▸ TASK PROMPT:
What is the number of lines in the data that include the string "mừng"? Give it by itself.

▸ SUPPLIED INFORMATION:
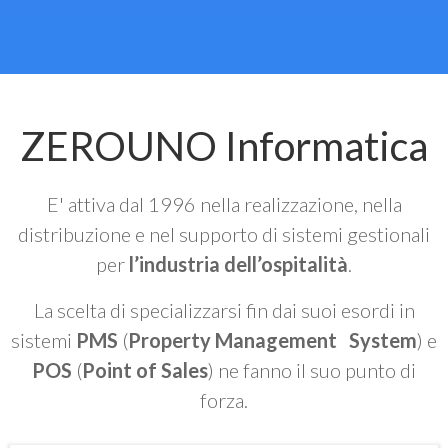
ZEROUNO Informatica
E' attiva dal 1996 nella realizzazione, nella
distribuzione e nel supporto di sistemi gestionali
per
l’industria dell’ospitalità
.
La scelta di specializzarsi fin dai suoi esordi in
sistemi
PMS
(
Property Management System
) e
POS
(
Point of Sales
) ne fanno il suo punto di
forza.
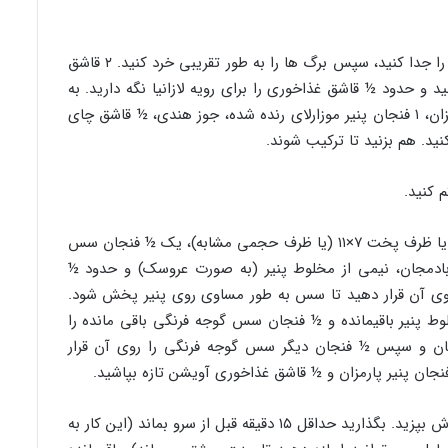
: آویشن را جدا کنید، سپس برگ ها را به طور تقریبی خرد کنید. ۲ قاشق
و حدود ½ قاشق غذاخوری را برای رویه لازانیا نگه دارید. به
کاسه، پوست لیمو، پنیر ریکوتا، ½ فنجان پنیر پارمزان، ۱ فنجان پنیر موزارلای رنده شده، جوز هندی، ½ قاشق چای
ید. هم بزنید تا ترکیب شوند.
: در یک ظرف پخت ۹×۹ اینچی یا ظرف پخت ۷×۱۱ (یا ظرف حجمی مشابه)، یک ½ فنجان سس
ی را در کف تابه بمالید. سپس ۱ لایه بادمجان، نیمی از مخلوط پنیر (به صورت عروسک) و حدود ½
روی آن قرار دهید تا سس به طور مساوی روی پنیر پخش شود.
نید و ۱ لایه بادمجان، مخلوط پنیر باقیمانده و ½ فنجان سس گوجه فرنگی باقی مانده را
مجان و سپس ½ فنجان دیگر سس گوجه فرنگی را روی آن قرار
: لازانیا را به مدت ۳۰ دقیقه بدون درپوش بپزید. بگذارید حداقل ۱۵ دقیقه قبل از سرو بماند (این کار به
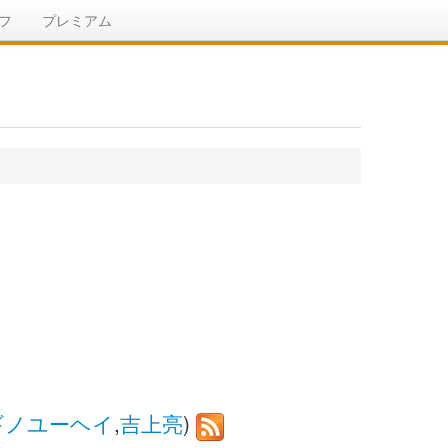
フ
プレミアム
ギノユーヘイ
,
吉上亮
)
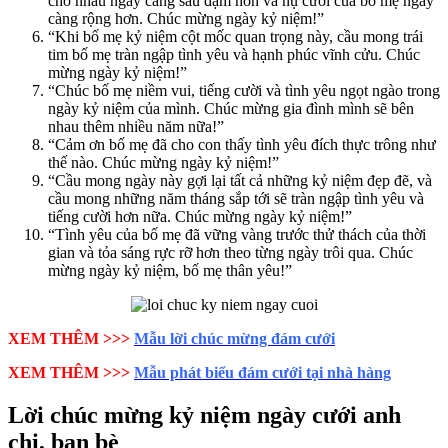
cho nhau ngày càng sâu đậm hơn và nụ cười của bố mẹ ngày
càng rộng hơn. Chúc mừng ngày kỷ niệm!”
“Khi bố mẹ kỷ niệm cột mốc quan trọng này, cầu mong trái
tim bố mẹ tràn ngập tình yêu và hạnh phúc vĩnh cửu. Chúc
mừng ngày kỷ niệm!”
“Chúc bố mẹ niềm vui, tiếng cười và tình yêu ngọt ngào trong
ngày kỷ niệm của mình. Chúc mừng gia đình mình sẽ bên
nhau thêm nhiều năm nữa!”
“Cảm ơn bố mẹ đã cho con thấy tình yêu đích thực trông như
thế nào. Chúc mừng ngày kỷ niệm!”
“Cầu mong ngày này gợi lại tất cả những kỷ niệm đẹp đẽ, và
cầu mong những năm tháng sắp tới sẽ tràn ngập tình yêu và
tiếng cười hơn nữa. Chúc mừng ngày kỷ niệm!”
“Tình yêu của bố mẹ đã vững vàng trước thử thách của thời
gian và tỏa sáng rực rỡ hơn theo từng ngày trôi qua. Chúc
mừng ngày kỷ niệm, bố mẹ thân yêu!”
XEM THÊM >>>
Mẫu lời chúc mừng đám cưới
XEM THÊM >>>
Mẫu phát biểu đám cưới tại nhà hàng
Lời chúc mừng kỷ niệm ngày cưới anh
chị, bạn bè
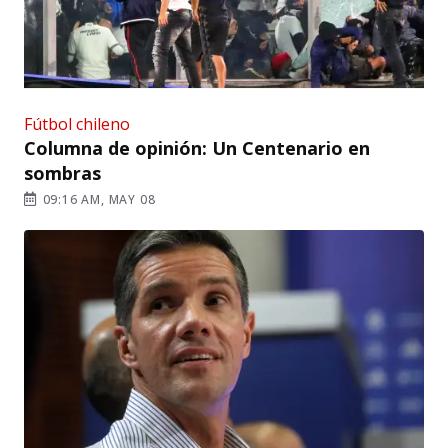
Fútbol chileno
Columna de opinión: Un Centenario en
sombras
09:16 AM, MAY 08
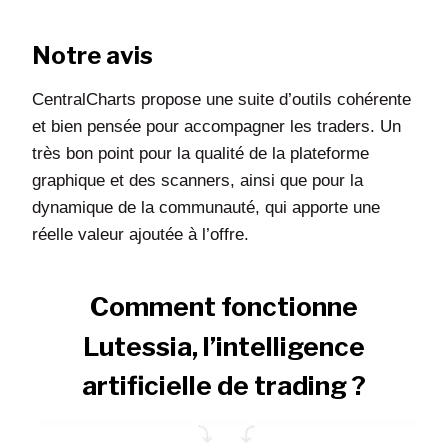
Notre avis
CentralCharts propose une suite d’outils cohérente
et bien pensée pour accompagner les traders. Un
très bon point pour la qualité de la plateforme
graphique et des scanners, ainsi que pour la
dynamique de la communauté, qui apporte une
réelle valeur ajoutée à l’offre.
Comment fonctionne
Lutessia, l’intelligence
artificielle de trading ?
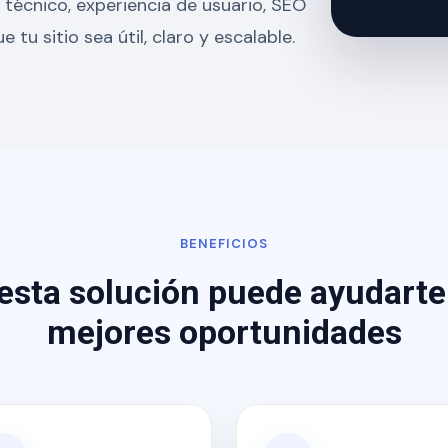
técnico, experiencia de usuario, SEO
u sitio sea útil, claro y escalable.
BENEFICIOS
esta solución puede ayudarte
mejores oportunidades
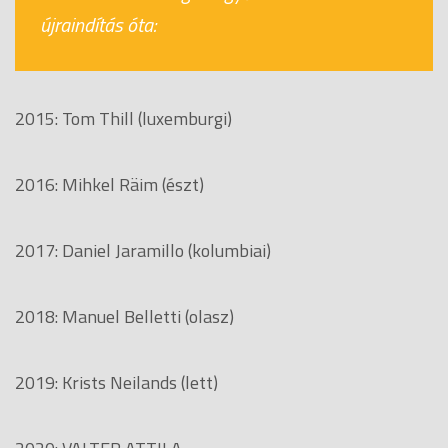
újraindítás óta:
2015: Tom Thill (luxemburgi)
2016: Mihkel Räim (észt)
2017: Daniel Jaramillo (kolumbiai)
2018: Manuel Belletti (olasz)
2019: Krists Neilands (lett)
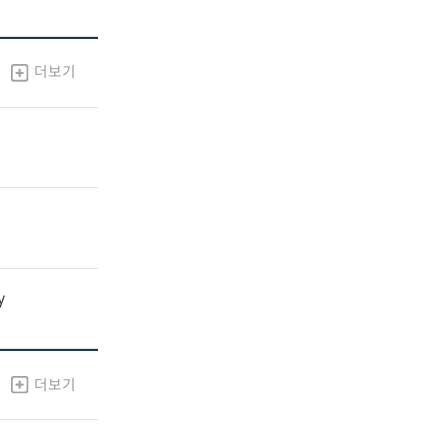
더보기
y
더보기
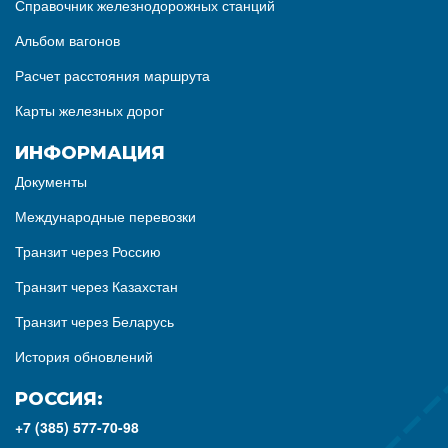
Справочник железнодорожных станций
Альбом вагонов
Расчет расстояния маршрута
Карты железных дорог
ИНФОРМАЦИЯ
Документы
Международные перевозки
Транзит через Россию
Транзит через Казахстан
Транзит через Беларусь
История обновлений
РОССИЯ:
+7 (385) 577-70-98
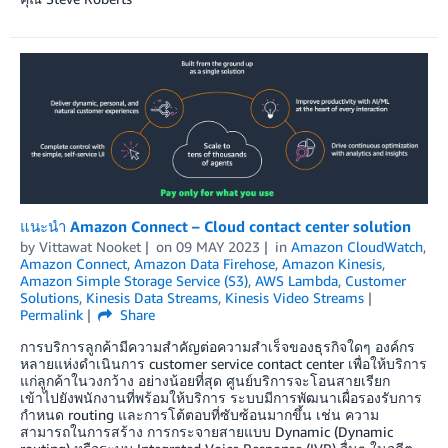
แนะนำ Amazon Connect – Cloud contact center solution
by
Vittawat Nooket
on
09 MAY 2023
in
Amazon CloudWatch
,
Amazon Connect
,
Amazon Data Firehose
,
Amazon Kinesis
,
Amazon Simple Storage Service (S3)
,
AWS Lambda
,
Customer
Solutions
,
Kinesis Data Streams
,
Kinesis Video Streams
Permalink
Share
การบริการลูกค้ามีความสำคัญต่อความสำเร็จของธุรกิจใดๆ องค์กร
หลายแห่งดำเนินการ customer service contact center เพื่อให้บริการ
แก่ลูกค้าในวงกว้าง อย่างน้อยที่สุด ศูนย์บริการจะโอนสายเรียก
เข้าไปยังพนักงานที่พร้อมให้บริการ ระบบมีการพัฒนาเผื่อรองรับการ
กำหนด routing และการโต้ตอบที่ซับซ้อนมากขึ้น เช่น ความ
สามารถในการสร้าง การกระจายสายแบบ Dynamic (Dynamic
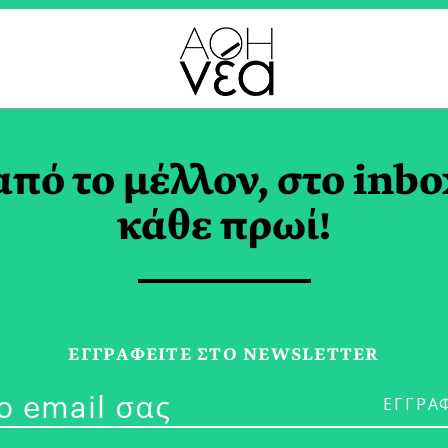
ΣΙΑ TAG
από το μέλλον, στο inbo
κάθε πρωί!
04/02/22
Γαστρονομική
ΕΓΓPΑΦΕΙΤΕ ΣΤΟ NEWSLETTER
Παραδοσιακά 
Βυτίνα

--

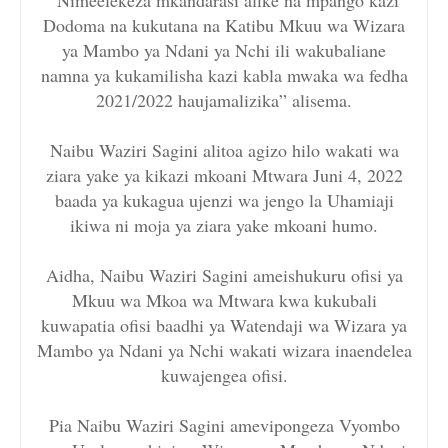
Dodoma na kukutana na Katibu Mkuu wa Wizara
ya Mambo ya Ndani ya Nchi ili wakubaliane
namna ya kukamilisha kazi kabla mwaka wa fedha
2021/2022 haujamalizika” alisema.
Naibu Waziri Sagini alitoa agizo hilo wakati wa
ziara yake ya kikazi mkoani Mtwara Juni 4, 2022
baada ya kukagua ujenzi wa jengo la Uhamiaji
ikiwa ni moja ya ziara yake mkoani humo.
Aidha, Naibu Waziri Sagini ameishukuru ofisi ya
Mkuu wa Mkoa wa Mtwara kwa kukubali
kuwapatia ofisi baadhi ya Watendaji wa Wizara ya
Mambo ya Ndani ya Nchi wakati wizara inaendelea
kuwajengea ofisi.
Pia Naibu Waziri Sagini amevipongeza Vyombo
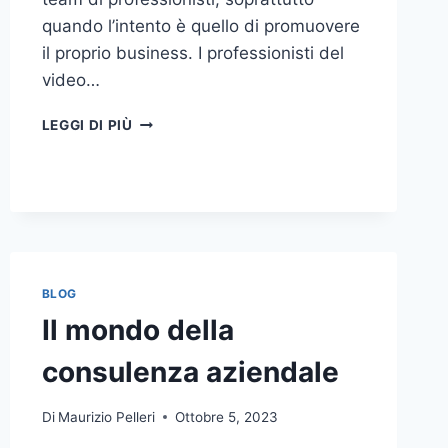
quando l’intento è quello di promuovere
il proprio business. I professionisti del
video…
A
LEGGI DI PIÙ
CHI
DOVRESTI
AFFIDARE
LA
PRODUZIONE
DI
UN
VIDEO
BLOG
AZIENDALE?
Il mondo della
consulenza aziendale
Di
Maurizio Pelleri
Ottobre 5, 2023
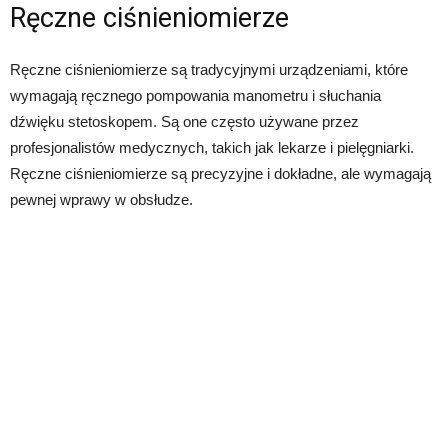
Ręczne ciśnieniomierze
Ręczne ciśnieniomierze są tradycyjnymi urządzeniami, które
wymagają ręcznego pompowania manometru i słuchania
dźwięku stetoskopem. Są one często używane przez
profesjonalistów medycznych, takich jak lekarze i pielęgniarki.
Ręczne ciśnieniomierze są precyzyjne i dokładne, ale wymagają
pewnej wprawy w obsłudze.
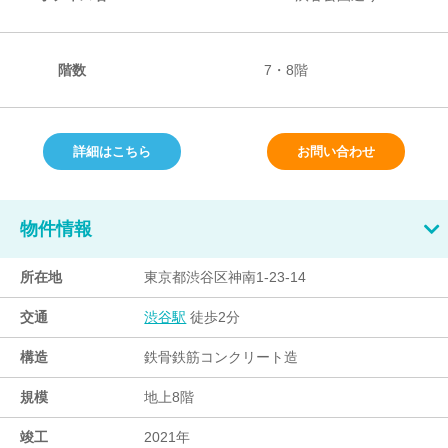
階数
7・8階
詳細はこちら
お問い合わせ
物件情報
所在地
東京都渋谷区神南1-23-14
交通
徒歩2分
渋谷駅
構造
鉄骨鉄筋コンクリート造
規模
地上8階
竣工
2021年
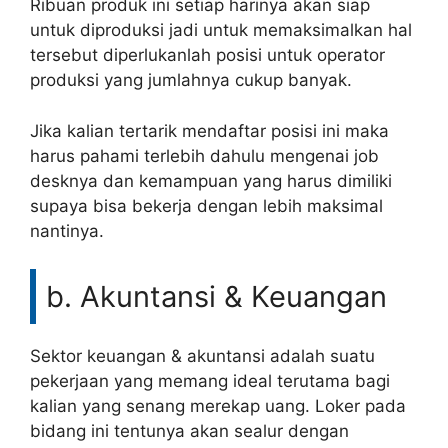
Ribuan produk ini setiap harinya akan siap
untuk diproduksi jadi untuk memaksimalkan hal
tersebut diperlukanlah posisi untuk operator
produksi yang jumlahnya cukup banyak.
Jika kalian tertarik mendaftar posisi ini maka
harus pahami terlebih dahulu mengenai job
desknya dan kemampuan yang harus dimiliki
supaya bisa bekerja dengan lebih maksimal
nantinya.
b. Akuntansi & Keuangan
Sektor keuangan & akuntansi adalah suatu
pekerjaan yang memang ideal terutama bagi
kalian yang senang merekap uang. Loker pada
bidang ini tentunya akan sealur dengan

▸ RESPONSE BELOW:
8